Assignment. In the material below, find each line with the word "carrega" and list it.

++++++++

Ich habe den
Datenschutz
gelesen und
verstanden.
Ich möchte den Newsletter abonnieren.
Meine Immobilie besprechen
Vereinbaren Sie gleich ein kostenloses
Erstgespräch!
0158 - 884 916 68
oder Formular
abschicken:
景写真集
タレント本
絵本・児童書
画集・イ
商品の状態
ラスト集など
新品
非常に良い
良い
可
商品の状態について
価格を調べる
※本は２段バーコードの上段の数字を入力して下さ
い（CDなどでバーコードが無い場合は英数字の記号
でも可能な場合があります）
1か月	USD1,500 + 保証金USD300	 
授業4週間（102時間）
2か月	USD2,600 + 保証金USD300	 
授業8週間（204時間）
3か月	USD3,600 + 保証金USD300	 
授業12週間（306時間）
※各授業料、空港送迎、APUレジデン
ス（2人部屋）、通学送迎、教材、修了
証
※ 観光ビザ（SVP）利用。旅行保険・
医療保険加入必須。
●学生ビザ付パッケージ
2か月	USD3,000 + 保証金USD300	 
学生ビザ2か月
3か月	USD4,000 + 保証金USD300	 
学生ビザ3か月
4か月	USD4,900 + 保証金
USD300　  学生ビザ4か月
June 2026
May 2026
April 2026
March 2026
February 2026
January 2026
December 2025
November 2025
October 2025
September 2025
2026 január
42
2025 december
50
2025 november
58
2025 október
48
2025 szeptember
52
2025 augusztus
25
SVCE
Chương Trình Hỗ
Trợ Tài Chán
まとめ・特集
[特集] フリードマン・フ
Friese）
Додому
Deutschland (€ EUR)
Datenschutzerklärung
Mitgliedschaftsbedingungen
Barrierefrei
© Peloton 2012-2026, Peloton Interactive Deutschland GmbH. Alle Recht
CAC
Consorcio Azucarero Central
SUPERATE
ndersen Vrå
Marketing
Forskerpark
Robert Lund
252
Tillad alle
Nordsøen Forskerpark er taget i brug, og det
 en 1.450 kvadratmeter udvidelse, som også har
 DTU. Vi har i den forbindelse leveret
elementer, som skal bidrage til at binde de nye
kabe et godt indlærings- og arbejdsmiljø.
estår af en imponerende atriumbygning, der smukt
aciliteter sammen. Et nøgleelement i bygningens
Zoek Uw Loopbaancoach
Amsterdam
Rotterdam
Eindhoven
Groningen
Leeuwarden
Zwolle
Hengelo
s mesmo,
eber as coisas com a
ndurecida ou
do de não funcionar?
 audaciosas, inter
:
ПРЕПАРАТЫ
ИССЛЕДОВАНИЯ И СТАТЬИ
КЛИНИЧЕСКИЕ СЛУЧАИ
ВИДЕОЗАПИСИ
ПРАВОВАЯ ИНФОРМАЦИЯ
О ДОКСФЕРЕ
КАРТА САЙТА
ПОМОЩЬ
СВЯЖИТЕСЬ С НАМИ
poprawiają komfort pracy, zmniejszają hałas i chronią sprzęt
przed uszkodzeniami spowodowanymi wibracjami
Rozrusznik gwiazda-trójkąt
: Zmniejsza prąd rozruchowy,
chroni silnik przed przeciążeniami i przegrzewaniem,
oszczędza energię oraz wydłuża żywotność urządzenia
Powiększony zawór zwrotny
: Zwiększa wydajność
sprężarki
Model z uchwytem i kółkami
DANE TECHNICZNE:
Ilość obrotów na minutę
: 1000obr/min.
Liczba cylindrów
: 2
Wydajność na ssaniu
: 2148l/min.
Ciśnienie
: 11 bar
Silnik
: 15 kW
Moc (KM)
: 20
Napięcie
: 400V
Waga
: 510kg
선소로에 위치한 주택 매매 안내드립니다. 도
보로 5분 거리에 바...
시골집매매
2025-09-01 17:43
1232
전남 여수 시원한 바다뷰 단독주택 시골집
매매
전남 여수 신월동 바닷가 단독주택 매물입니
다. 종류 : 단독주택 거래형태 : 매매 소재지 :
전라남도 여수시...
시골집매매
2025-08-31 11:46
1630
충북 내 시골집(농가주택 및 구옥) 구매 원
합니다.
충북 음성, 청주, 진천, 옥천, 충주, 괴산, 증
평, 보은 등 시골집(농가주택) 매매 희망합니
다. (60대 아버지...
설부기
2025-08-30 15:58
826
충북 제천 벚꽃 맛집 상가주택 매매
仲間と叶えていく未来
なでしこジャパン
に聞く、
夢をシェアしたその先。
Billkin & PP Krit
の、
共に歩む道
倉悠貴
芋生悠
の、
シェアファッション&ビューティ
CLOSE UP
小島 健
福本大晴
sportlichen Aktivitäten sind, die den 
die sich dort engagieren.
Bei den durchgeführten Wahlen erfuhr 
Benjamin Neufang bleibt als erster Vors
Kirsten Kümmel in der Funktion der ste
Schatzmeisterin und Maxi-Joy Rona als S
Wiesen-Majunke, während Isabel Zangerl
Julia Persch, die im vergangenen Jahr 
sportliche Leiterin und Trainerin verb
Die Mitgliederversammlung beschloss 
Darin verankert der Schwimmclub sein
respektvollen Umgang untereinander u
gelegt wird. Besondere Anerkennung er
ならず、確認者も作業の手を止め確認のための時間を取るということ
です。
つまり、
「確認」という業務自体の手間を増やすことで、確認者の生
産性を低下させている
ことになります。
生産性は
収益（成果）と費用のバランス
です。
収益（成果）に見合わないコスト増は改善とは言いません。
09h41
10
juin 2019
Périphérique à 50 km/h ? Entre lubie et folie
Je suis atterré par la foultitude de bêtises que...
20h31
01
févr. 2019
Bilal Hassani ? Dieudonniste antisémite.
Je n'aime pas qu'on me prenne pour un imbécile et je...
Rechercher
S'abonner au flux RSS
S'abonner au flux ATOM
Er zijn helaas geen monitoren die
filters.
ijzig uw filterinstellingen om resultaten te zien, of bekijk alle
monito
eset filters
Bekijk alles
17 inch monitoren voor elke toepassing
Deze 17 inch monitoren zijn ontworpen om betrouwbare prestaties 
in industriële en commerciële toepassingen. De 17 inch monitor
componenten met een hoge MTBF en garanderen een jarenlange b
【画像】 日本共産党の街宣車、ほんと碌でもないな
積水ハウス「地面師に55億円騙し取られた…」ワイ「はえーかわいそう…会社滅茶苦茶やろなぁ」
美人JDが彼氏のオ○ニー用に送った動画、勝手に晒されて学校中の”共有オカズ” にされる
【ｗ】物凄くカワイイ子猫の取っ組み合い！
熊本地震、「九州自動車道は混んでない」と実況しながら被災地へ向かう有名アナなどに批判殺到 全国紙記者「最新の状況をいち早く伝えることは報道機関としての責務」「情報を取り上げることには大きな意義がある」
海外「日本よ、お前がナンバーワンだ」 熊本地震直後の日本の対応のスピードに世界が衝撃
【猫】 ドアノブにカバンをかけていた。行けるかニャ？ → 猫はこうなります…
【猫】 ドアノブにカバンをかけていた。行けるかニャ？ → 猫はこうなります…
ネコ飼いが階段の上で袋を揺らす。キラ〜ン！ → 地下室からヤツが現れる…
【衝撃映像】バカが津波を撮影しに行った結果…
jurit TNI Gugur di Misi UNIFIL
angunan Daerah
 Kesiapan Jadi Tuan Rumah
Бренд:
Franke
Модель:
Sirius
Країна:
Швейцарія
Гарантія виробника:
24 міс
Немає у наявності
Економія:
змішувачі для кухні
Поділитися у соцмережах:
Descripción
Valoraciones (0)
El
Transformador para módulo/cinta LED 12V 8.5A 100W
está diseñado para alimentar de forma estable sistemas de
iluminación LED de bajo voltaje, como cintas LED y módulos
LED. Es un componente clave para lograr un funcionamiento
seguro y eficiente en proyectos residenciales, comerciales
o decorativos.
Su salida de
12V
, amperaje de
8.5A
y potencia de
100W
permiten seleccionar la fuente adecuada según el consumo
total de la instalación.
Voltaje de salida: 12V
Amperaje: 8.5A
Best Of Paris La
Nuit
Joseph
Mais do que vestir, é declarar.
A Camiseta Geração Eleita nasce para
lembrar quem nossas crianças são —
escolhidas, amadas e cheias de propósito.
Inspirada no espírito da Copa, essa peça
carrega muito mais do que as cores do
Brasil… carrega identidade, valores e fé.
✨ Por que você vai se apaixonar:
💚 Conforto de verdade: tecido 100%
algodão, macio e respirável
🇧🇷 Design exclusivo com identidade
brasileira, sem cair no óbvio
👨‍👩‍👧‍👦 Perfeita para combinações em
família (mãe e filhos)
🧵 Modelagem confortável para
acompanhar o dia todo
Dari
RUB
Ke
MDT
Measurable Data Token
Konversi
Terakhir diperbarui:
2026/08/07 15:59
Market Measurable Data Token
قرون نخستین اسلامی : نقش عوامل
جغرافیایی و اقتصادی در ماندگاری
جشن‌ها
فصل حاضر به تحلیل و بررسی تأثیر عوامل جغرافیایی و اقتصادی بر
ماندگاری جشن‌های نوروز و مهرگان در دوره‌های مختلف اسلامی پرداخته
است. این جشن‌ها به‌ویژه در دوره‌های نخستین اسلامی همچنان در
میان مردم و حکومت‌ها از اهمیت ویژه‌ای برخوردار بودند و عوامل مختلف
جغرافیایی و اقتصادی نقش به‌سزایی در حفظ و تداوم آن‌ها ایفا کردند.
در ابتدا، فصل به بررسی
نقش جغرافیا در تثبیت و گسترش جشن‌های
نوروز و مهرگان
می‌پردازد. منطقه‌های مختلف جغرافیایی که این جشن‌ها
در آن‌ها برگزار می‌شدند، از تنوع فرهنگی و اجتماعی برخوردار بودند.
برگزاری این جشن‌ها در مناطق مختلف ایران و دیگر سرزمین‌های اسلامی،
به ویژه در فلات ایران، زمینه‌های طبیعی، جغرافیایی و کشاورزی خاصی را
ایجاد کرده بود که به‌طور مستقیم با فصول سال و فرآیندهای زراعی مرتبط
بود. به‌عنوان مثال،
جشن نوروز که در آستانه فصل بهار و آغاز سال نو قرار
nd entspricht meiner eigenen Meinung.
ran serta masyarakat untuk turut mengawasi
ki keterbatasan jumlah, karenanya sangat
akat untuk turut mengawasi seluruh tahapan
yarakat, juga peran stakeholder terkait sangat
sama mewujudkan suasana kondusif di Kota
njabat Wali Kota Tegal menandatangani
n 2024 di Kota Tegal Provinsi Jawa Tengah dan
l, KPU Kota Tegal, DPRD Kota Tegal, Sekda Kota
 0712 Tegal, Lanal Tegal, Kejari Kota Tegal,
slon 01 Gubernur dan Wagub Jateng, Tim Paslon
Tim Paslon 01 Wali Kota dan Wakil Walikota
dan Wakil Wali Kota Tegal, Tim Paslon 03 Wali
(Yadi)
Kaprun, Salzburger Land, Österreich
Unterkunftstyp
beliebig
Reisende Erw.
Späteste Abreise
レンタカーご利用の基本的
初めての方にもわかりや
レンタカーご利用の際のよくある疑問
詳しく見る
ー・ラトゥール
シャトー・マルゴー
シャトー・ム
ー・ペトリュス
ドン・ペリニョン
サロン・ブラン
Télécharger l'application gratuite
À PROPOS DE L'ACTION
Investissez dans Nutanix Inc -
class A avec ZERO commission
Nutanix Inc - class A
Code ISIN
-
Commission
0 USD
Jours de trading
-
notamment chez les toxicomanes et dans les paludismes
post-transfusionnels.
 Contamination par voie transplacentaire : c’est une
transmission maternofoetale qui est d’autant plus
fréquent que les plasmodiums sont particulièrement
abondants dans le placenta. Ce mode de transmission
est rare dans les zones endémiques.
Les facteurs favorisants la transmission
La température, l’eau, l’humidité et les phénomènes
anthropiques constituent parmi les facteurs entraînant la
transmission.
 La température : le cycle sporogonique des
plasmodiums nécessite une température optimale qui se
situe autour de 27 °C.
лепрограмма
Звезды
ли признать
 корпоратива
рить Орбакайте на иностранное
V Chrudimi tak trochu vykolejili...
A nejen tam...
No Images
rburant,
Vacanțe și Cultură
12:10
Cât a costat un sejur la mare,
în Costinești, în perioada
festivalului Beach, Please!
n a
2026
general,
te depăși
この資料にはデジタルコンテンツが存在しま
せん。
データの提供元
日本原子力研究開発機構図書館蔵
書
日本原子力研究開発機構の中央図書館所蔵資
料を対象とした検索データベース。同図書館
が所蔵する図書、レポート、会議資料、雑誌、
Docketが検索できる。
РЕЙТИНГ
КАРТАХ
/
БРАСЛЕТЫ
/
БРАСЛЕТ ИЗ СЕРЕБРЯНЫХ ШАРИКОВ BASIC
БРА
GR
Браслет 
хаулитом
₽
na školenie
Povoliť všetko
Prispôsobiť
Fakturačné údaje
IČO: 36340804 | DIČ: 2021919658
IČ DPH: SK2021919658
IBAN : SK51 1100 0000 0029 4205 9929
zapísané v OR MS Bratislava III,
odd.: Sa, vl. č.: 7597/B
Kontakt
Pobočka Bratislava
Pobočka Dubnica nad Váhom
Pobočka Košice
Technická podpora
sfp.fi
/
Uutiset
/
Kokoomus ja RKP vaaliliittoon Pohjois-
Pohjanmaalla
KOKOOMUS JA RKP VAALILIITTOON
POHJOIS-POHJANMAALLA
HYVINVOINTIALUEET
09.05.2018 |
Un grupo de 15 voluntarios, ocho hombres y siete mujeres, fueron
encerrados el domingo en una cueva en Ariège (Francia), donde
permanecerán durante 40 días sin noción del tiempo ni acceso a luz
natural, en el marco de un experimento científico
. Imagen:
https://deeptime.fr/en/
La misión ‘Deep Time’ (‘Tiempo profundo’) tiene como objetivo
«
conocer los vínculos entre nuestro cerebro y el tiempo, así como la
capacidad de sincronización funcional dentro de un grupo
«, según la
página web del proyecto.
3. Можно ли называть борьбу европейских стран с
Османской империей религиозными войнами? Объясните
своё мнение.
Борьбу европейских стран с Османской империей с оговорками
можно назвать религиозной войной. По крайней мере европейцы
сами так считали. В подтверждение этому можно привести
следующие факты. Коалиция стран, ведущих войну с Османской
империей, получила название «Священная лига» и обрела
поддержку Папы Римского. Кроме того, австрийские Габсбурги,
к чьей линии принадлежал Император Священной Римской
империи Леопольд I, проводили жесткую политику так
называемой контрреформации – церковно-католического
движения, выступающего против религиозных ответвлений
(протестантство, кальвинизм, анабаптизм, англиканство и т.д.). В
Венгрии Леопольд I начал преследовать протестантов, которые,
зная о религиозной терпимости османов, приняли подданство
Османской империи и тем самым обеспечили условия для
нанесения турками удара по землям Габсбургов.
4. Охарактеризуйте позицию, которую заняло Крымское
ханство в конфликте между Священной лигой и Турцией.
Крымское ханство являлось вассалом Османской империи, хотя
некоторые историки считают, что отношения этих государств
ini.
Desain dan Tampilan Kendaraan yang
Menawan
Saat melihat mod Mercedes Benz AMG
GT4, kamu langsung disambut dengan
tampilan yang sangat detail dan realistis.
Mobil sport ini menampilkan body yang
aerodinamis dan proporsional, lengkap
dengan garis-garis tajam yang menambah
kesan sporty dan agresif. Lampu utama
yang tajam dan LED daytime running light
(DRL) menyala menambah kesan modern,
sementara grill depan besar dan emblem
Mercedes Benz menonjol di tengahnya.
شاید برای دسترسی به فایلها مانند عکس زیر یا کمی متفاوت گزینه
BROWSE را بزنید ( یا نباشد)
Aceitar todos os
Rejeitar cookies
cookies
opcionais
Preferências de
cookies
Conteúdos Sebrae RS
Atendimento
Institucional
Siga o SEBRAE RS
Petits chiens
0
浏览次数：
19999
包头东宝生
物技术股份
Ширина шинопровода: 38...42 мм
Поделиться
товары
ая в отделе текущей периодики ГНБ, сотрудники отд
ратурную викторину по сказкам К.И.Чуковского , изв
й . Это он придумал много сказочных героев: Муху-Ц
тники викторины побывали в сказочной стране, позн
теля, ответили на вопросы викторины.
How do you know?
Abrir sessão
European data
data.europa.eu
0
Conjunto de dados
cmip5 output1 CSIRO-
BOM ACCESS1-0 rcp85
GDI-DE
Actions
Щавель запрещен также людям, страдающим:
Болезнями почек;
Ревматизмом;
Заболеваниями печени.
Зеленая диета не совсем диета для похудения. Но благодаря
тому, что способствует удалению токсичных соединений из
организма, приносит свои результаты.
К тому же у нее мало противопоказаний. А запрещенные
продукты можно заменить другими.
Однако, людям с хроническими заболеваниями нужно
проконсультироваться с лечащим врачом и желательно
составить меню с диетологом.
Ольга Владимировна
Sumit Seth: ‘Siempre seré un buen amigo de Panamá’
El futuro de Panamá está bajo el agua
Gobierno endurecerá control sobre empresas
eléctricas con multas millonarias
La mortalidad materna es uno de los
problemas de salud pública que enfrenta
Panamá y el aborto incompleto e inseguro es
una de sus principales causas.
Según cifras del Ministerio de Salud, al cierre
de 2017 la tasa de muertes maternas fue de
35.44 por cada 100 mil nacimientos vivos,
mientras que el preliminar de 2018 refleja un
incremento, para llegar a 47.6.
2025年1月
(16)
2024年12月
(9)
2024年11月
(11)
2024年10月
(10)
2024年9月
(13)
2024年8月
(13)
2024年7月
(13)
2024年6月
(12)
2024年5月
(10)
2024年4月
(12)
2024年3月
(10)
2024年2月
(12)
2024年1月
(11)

++++++++

Solution to this problem.
carrega muito mais do que as cores do
Brasil… carrega identidade, valores e fé.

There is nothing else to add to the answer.